Assigned task:
Taking each line of the material in turn, count those with the string "Veenendaal" and answer with the count alone.

---- Records provided

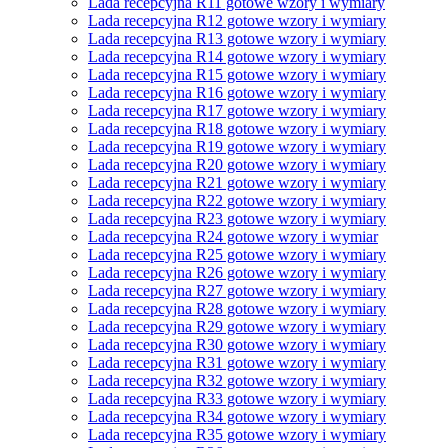
Lada recepcyjna R11 gotowe wzory i wymiary
Lada recepcyjna R12 gotowe wzory i wymiary
Lada recepcyjna R13 gotowe wzory i wymiary
Lada recepcyjna R14 gotowe wzory i wymiary
Lada recepcyjna R15 gotowe wzory i wymiary
Lada recepcyjna R16 gotowe wzory i wymiary
Lada recepcyjna R17 gotowe wzory i wymiary
Lada recepcyjna R18 gotowe wzory i wymiary
Lada recepcyjna R19 gotowe wzory i wymiary
Lada recepcyjna R20 gotowe wzory i wymiary
Lada recepcyjna R21 gotowe wzory i wymiary
Lada recepcyjna R22 gotowe wzory i wymiary
Lada recepcyjna R23 gotowe wzory i wymiary
Lada recepcyjna R24 gotowe wzory i wymiar
Lada recepcyjna R25 gotowe wzory i wymiary
Lada recepcyjna R26 gotowe wzory i wymiary
Lada recepcyjna R27 gotowe wzory i wymiary
Lada recepcyjna R28 gotowe wzory i wymiary
Lada recepcyjna R29 gotowe wzory i wymiary
Lada recepcyjna R30 gotowe wzory i wymiary
Lada recepcyjna R31 gotowe wzory i wymiary
Lada recepcyjna R32 gotowe wzory i wymiary
Lada recepcyjna R33 gotowe wzory i wymiary
Lada recepcyjna R34 gotowe wzory i wymiary
Lada recepcyjna R35 gotowe wzory i wymiary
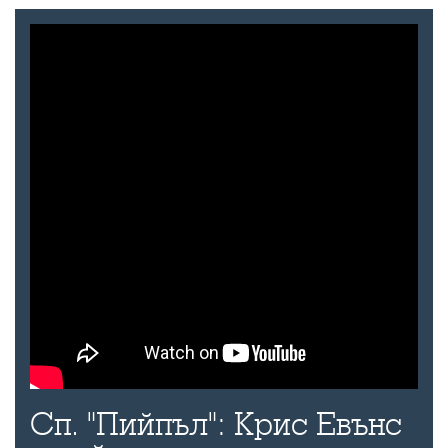
Сп. "Пийпъл": Крис Евънс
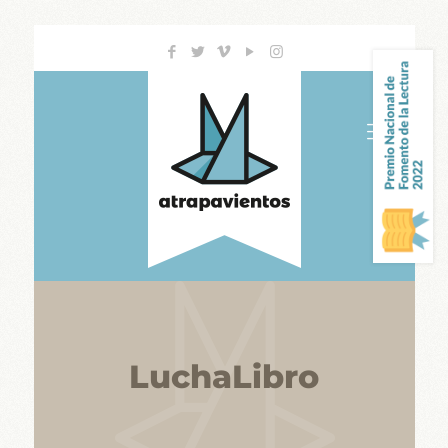
LuchaLibro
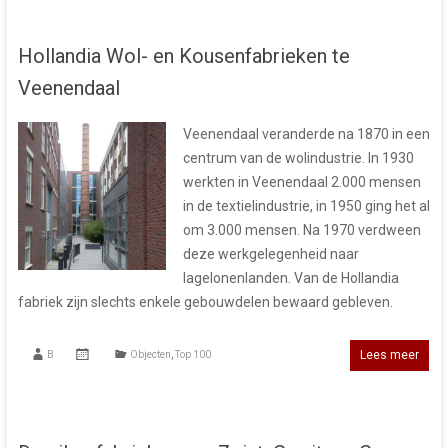
Hollandia Wol- en Kousenfabrieken te
Veenendaal
Veenendaal veranderde na 1870 in een
centrum van de wolindustrie. In 1930
werkten in Veenendaal 2.000 mensen
in de textielindustrie, in 1950 ging het al
om 3.000 mensen. Na 1970 verdween
deze werkgelegenheid naar
lagelonenlanden. Van de Hollandia
fabriek zijn slechts enkele gebouwdelen bewaard gebleven.
Lees meer
B
Objecten
,
Top 100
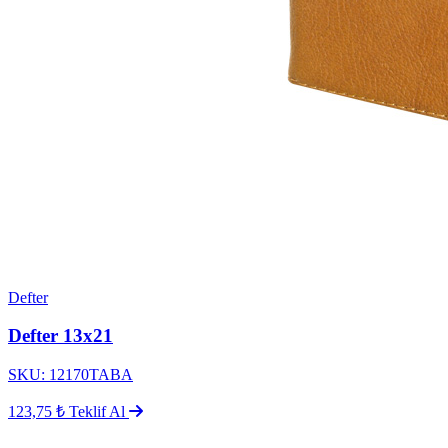
Defter
Defter 13x21
SKU: 12170TABA
123,75 ₺
Teklif Al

--------

Task result:
3